__Directions for this task__:
Search the material for "Denver" and copy each line in which it is found.
===== Material for this task
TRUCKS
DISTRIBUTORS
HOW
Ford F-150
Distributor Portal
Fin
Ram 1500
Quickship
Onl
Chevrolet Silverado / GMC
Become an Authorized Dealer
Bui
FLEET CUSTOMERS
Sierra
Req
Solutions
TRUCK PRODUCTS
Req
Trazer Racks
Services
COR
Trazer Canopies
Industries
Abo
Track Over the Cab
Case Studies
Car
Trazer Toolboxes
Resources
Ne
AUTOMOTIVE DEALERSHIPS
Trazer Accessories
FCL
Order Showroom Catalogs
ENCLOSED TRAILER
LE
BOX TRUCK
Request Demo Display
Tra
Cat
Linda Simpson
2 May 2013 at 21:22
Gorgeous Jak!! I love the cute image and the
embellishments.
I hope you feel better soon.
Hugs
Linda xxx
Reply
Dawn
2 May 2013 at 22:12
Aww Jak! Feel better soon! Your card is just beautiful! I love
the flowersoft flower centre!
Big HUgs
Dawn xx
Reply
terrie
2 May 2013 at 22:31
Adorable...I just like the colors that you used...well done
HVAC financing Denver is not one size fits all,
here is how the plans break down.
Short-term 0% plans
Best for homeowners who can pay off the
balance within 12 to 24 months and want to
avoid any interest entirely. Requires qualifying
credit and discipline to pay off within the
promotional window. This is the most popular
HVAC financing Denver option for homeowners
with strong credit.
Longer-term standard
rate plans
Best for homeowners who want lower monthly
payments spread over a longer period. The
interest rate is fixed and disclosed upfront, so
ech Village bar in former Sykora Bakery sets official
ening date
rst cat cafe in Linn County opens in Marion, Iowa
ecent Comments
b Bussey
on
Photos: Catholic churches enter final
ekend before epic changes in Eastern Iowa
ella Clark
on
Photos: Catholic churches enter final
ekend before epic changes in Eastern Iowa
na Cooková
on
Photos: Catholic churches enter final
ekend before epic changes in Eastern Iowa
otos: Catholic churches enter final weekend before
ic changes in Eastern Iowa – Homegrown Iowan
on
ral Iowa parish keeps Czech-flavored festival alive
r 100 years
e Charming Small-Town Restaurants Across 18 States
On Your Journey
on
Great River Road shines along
==========
__Exercise output__:
HVAC financing Denver is not one size fits all,
HVAC financing Denver option for homeowners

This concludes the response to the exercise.